The library implements several types of random number generators, including some proposed in the literature and some found in widely used software. It provides general implementations of the classical statistical tests for random number generators, as well as several others proposed in the literature, and some original ones. These tests can be applied to the generators predefined in the library, user-defined generators, and streams of random numbers stored in files. Specific tests suites for either sequences of uniform random numbers in [0,1] or bit sequences are also available. Basic tools for plotting vectors of points produced by generators are provided as well.
An initial battery of statistical tests for uniform RNGs was offered by the 1969 first edition of Knuth (1997). In popular testing of RNGs, Donald Knuth's tests were supplanted by George Marsaglia's (1996) DIEHARD tests, and DIEHARD has been the standard for several years. To use Marsaglia's program, the user creates a file of three million random numbers, and the program analyzes these numbers. There are some notable difficulties with DIEHARD. First, it is not user-friendly. Second, it does not offer many tests—about 15. Third, the parameters of the tests are fixed, and it is often advantageous to vary them. Fourth, it is not extensible—new tests cannot be added. Fifth, while these tests might have been stringent 10 years ago, they are not now.
TESTU01 offers four groups of modules for analyzing RNGs:
- Implementing (pre-programmed) RNGs;
- implementing specific statistical tests;
- implementing batteries of statistical tests; and
- Applying tests to entire families of RNGs.
When a specific test is applied to a sample of size n produced by an RNG, the p-value of the test usually will remain ‘reasonable’ as the sample size increases until the sample size hits n0, say. After that, the p-value diverges to 0 or 1 with exponential speed. Module 4 allows the researcher to study the interaction between a specific test and the structure of the point sets produced by a given family of RNGs. This technique can be used to determine how large the sample size should be, as a function of the generator's period length, before the generator starts to fail the test systematically.
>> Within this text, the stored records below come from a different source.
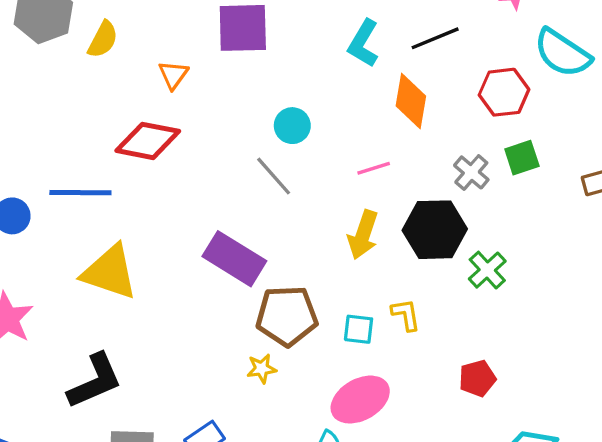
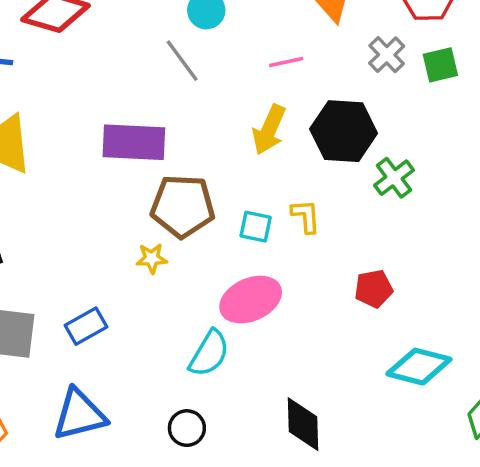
gray cross: (471, 172) -> (387, 55), moved
purple rectangle: (234, 259) -> (134, 142), turned -34

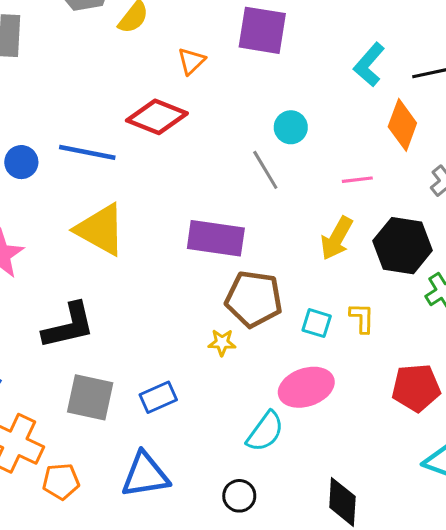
red pentagon: (374, 289) -> (416, 388), size x1.4

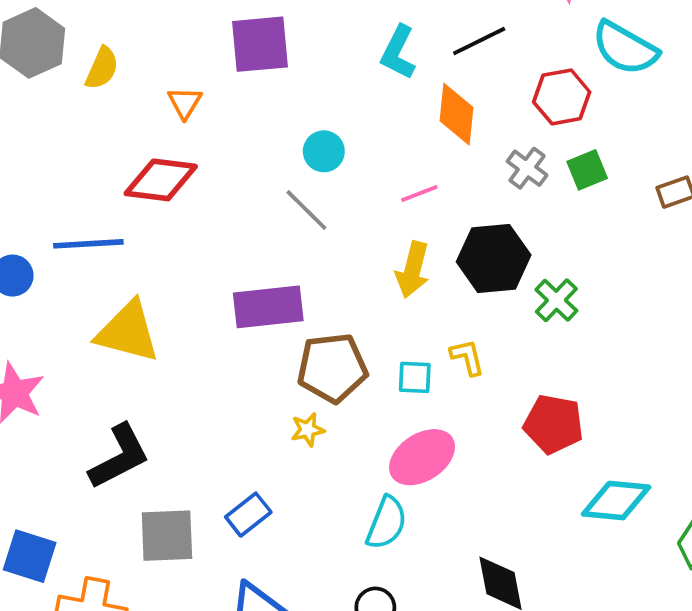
red pentagon: (416, 388) -> (554, 424), turned 30

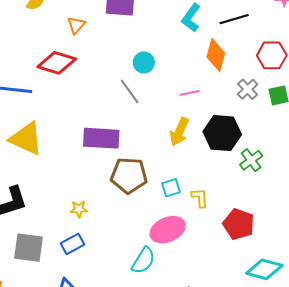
yellow L-shape: (467, 357) -> (200, 198), moved
cyan square: (415, 377) -> (171, 188), turned -30
yellow star: (308, 430) -> (79, 209), moved

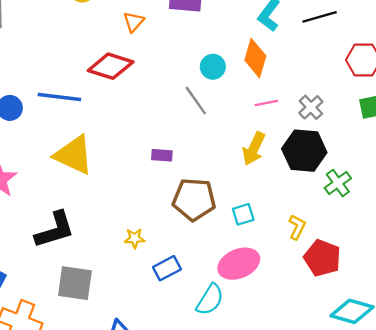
orange diamond: (216, 55) -> (255, 58), moved
gray cross: (248, 89) -> (311, 107), moved
purple rectangle: (101, 138) -> (162, 155), size x0.5
yellow L-shape: (200, 198) -> (297, 227), moved, turned 30
blue rectangle: (73, 244) -> (167, 268), moved

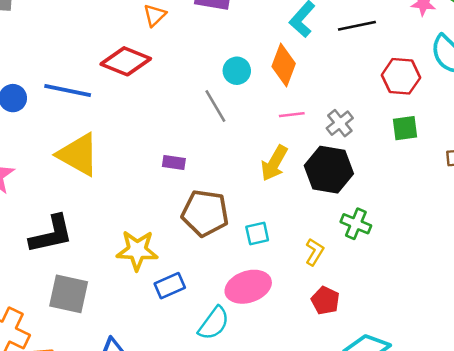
green cross: (338, 183) -> (356, 224), moved, turned -36
yellow star: (135, 238) -> (137, 250), size x1.8
red pentagon: (322, 258) -> (325, 301), moved, size x0.7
As far as testing is concerned, most users who are not specialists in random numbers will not want to choose from among the many statistical tests available, set parameters for each one and apply them serially; i.e., most users will not be concerned with (2) above. Rather, most users will want to use the pre-programmed batteries of tests (3) to test the RNGs that are used in their statistical packages. To satisfy the needs of such users, TESTU01 offers several batteries of tests including ‘Small Crush’ (which consists of 10 tests), ‘Crush’ (96 tests) and ‘Big Crush’ (106 tests). The specific tests applied by each battery are given in the User Guide. On a 1.7 GHz Pentium 4 running Red Hat Linux 9.0, for a simple RNG, Small Crush takes about 2 minutes. Crush takes about 1.7 hours. Big Crush takes about 12 hours. (For a more complex RNG, all these times increase by a factor of two or more.) By contrast, the DIEHARD tests take about 15 seconds to run.